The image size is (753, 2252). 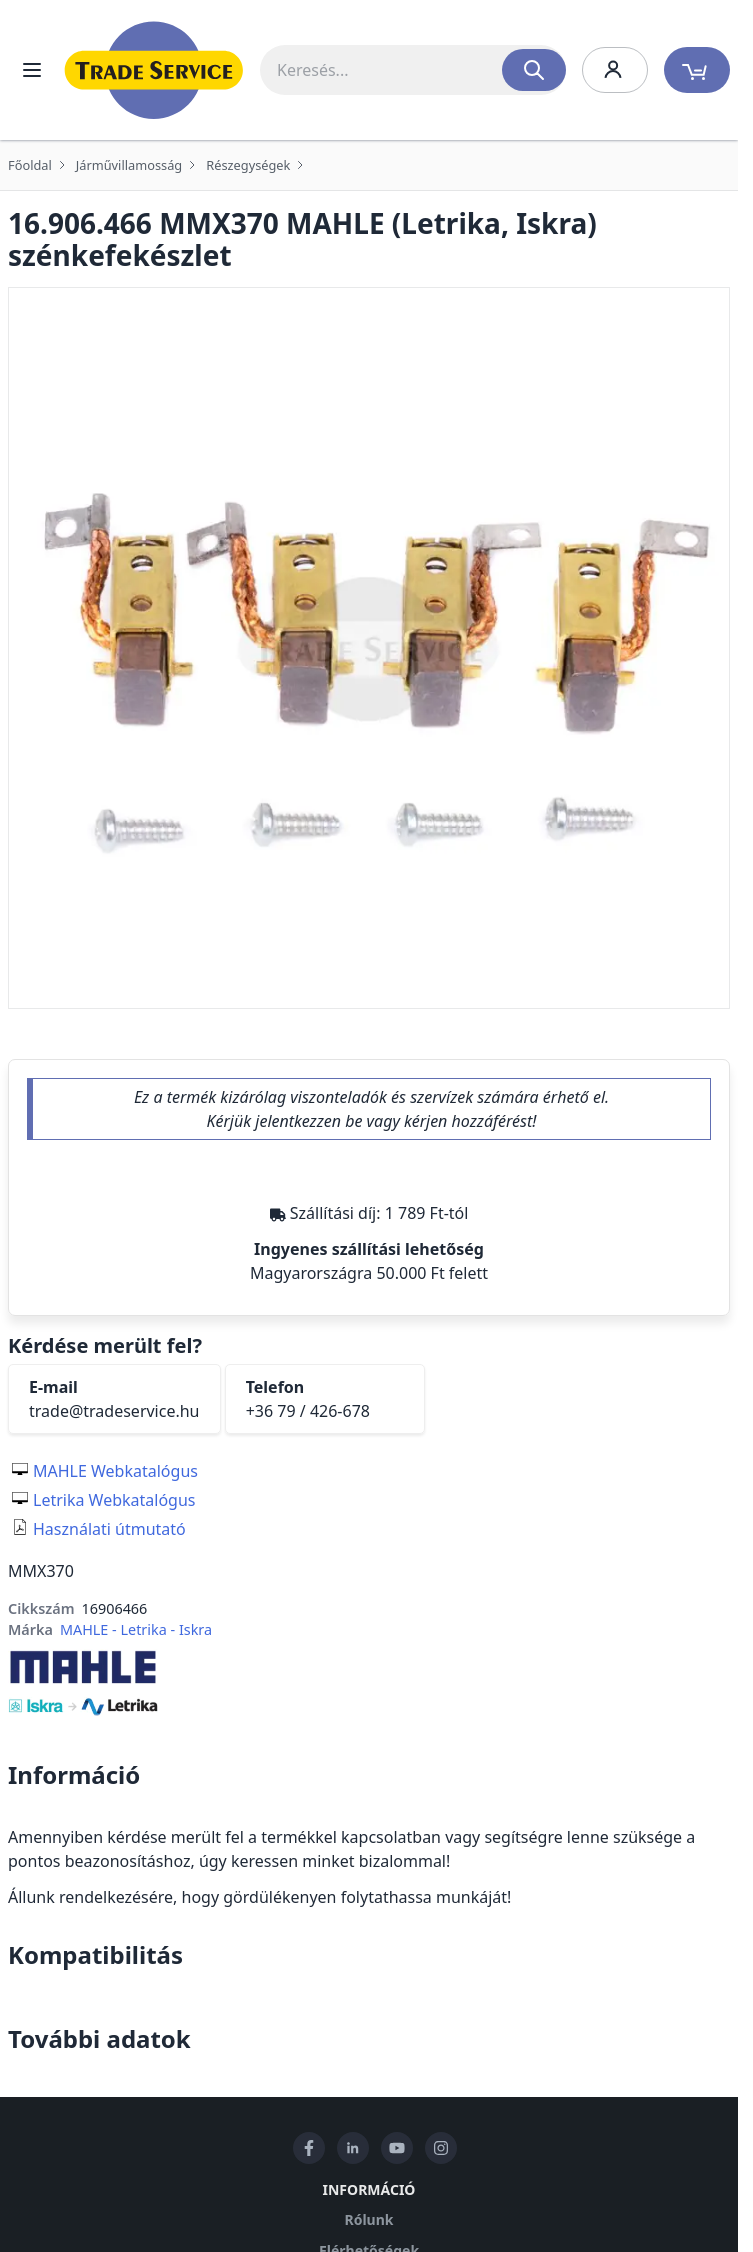 I want to click on Használati útmutató, so click(x=109, y=1529).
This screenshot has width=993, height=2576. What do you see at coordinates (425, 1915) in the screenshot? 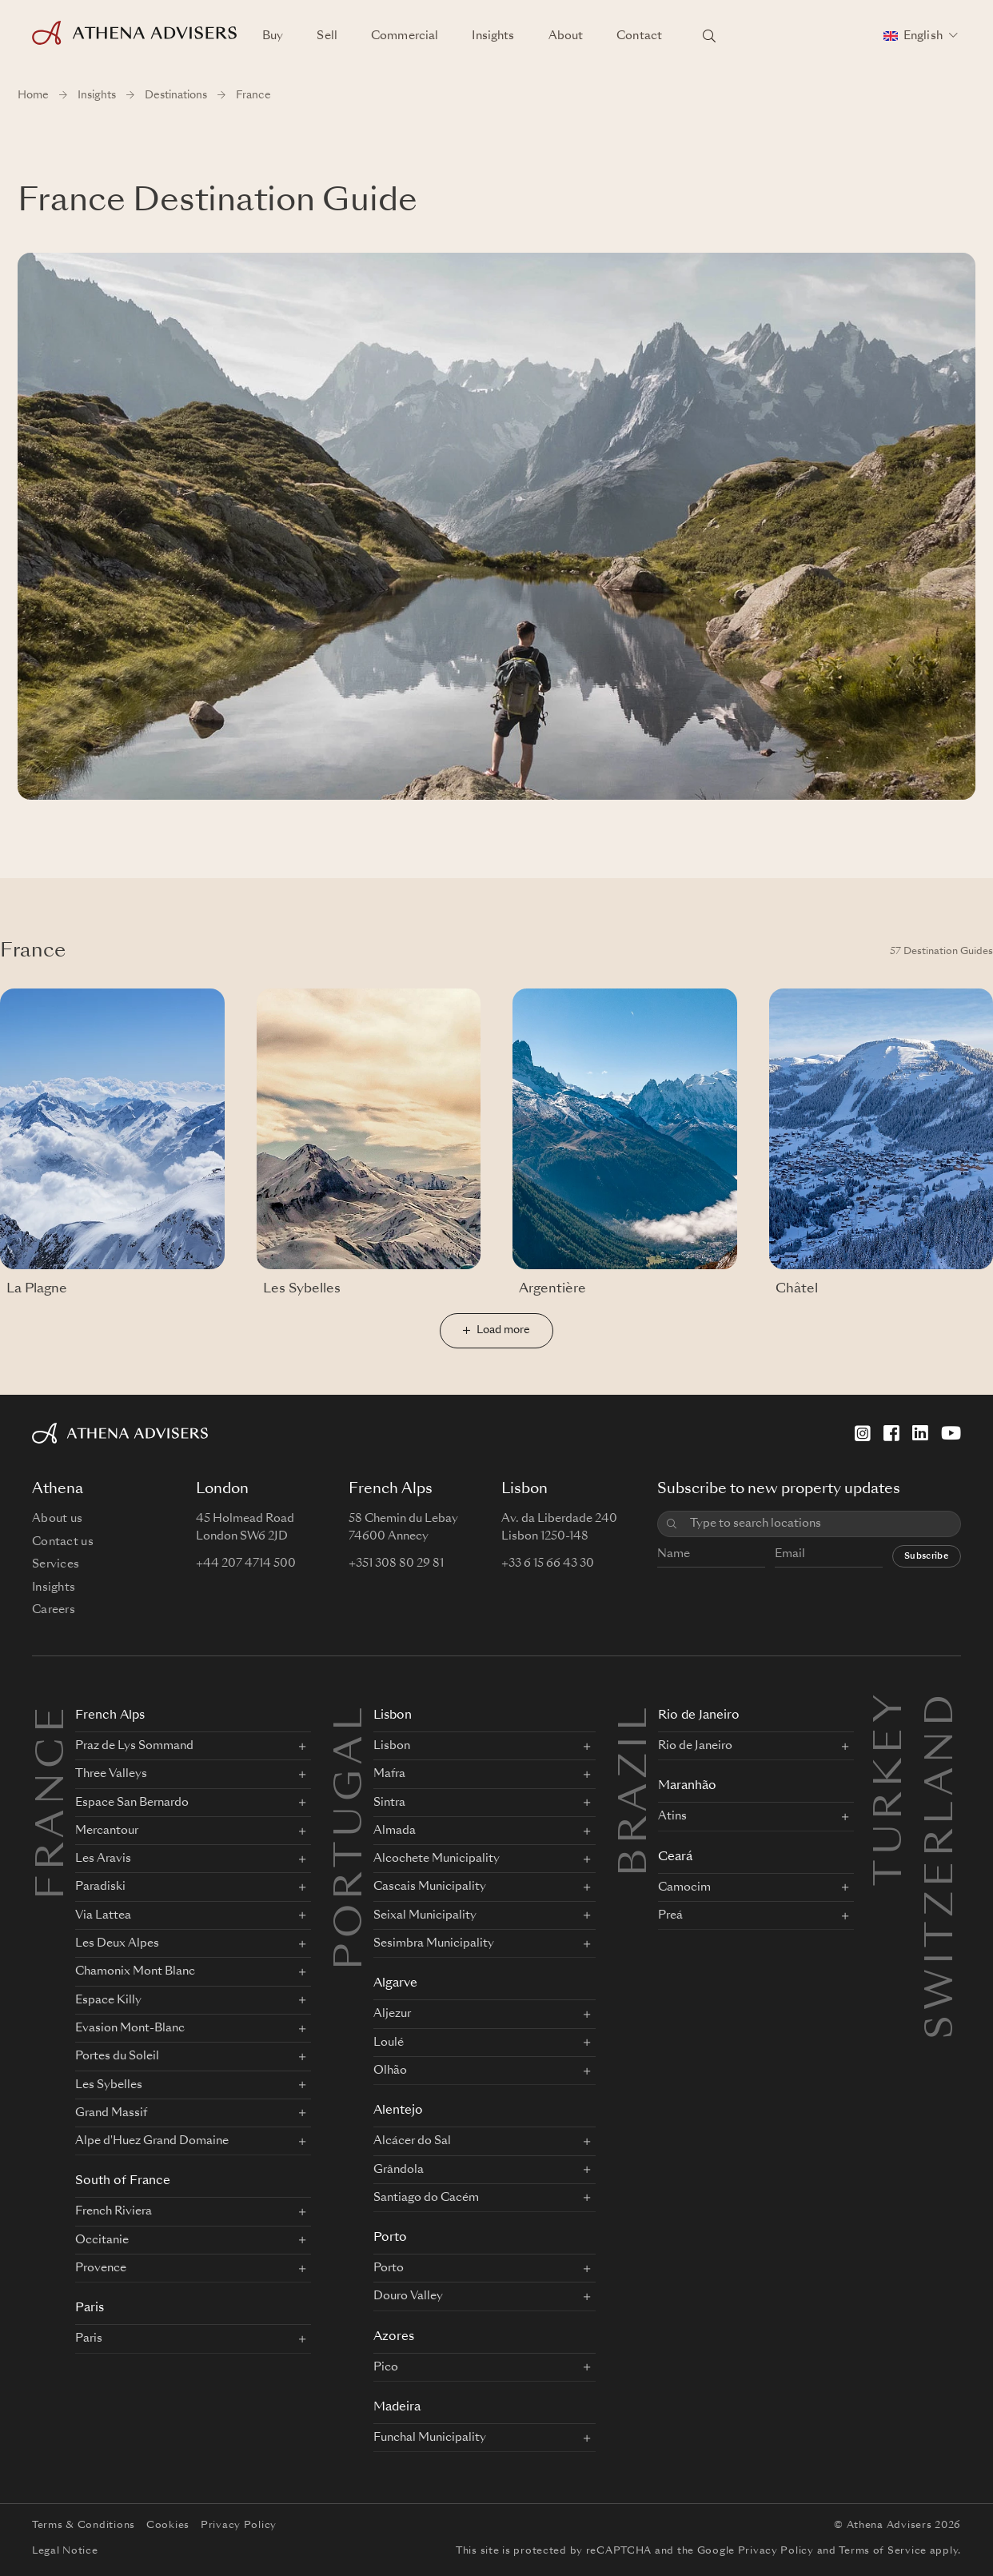
I see `Seixal Municipality` at bounding box center [425, 1915].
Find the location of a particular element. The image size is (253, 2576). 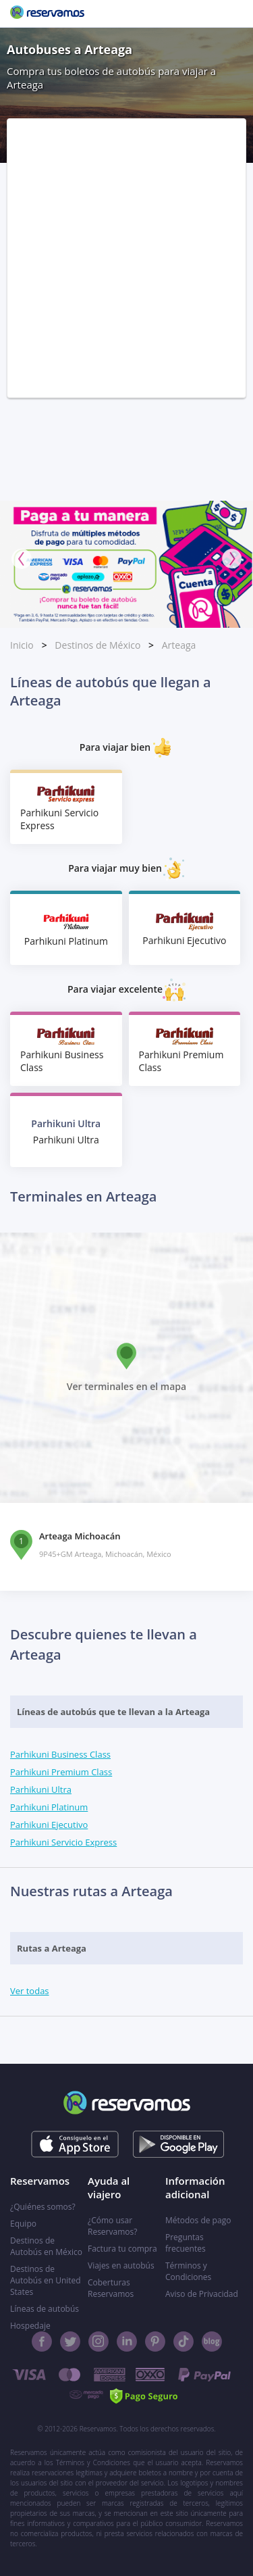

Parhikuni Platinum is located at coordinates (49, 1807).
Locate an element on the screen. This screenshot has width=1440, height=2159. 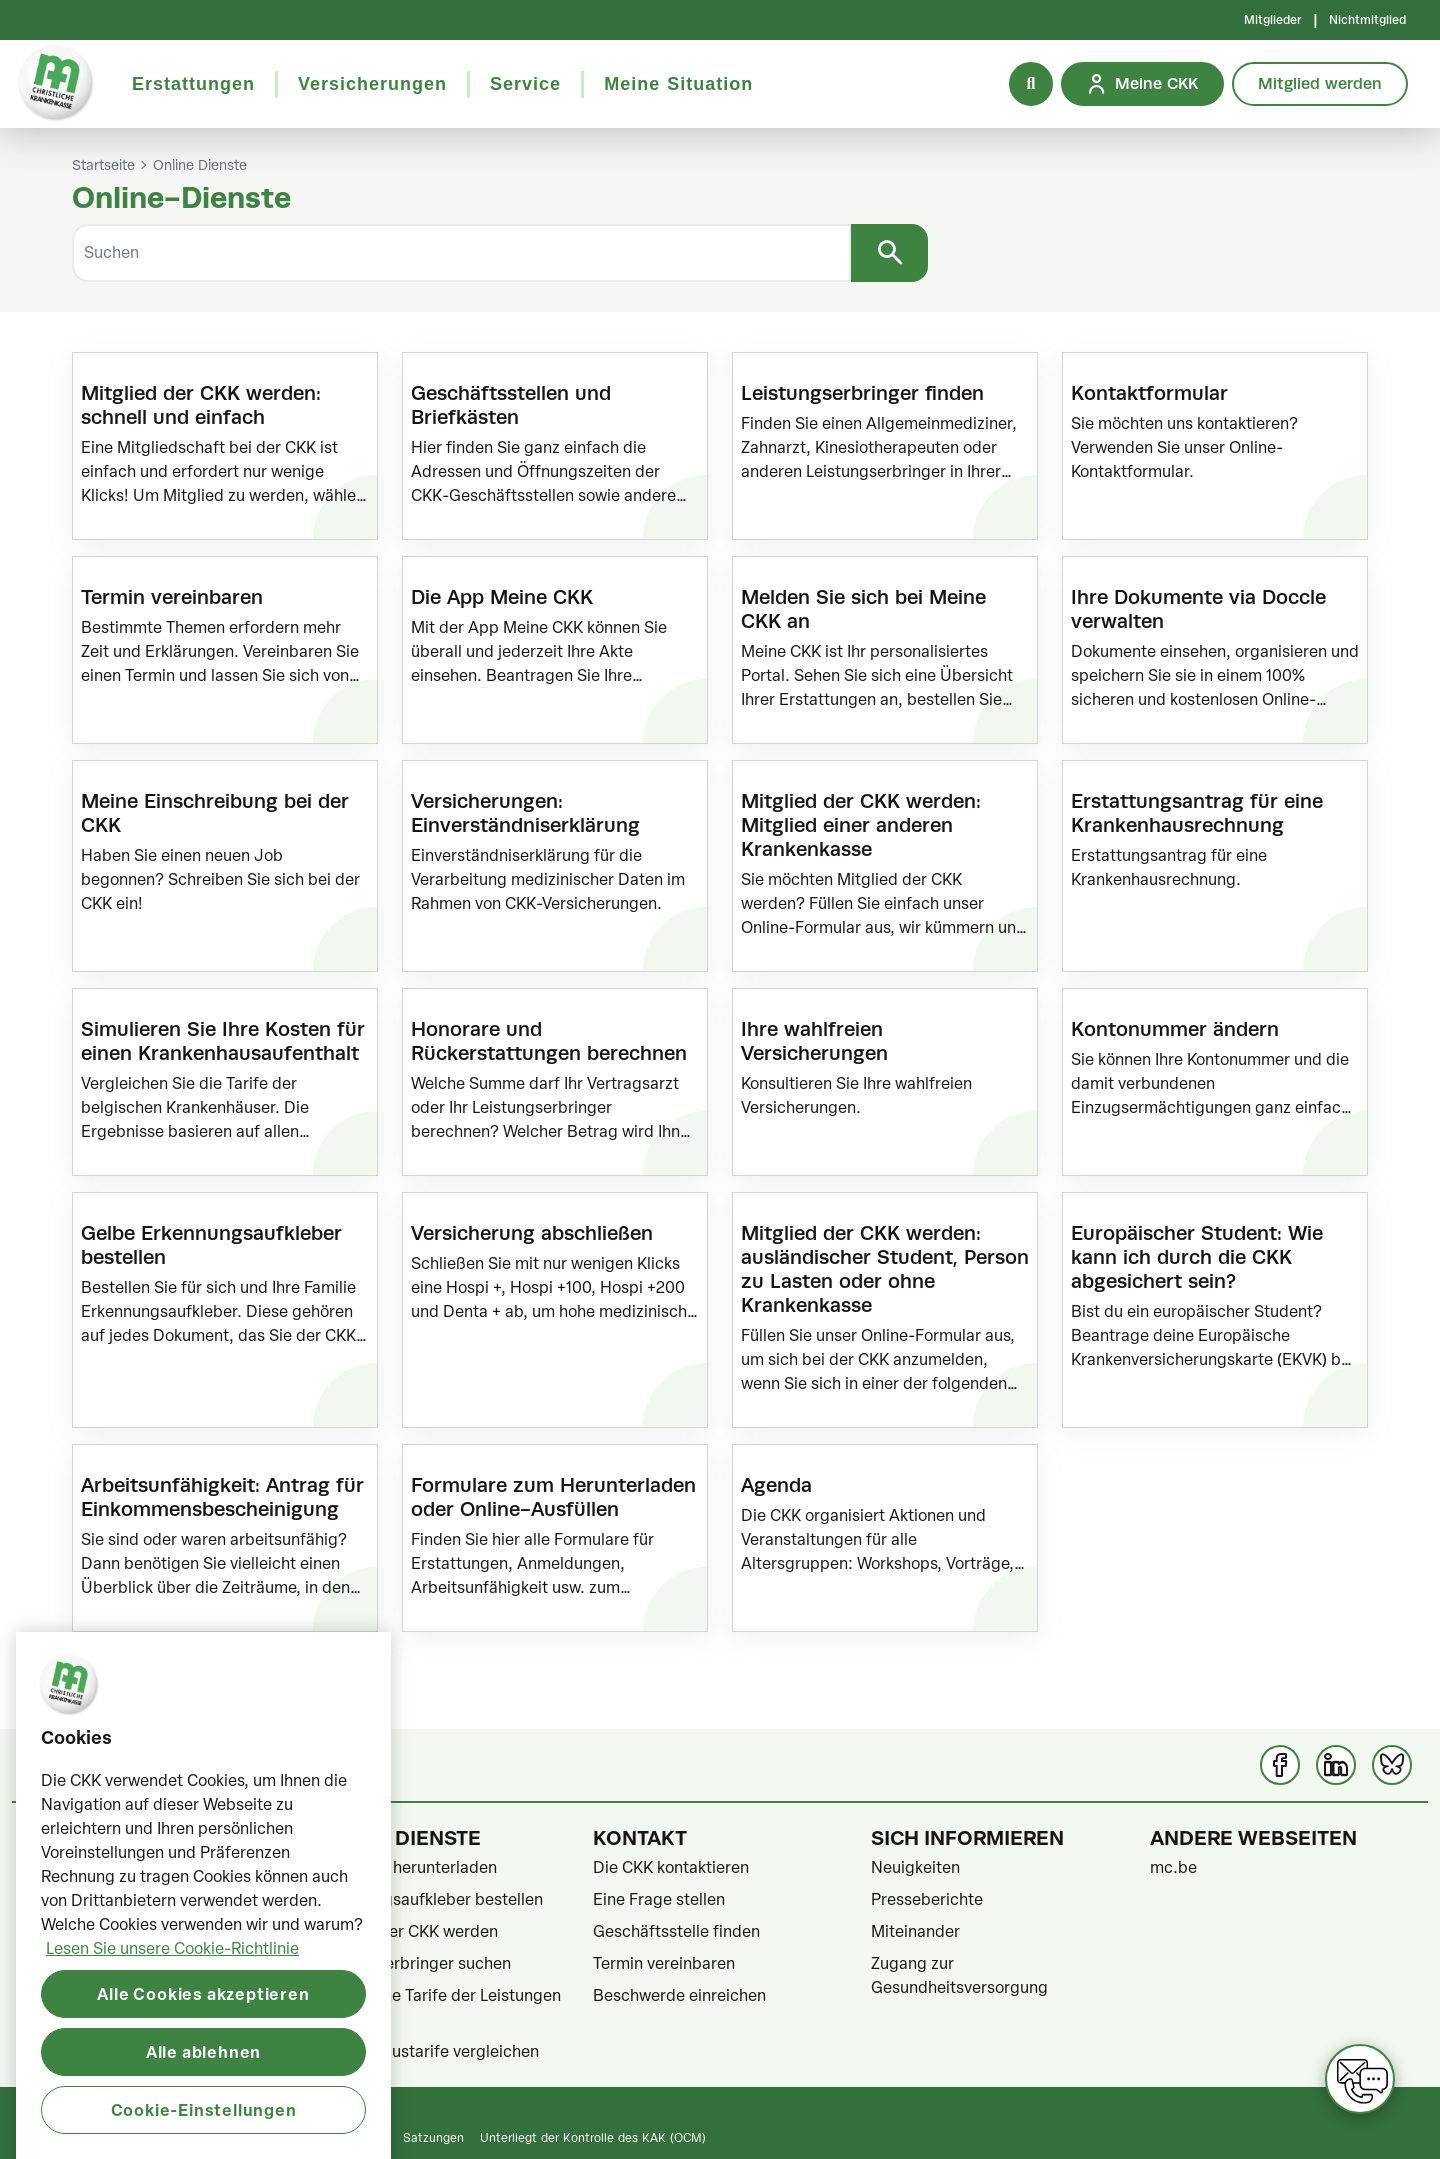
mc.be is located at coordinates (1173, 1867).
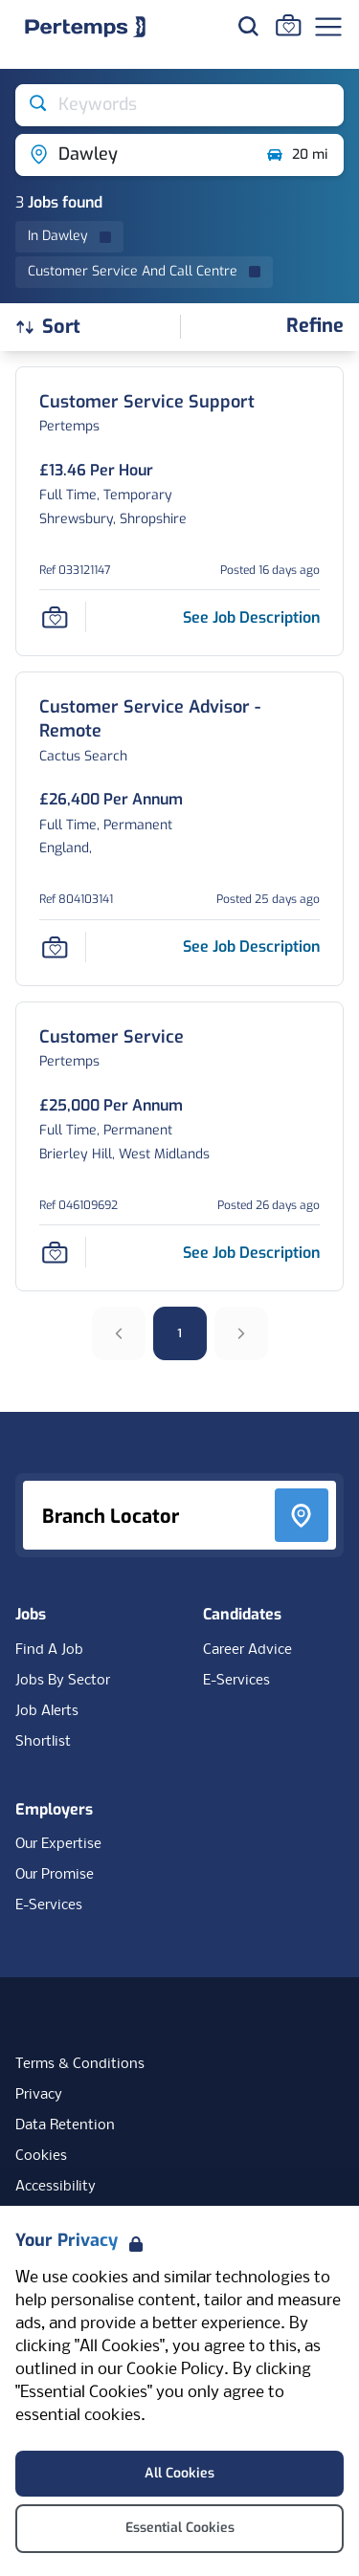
----
> [WORK INSTRUCTION]
All pictures must be left out. Reproduce exactly the lines from the one containing "Find the location" to the final line of the entries.

> [SOLUTION TO THE EXERCISE]
Find the location of a particular element. The image size is (253, 2576). 

Parhikuni Platinum is located at coordinates (49, 1807).
Locate an element on the screen. This screenshot has width=1440, height=2159. 
mc.be is located at coordinates (1173, 1867).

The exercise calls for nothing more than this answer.